# DESCRIPTION OF THE TASK
If a line of the data below holds the string "kenteken", copy it.

# THE DATA
━━━━━━━━

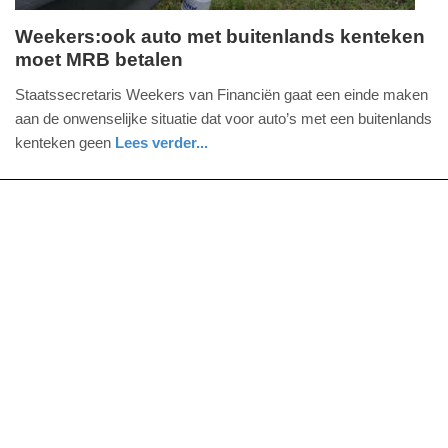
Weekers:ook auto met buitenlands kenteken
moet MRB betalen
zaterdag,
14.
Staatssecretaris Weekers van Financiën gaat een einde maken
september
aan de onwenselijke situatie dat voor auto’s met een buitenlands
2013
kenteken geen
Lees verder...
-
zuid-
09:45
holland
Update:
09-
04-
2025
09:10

━━━━━━━━

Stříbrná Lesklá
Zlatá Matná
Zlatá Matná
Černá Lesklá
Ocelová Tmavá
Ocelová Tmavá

━━━━━━━━

# ANSWER TO THE PROBLEM
Weekers:ook auto met buitenlands kenteken
kenteken geen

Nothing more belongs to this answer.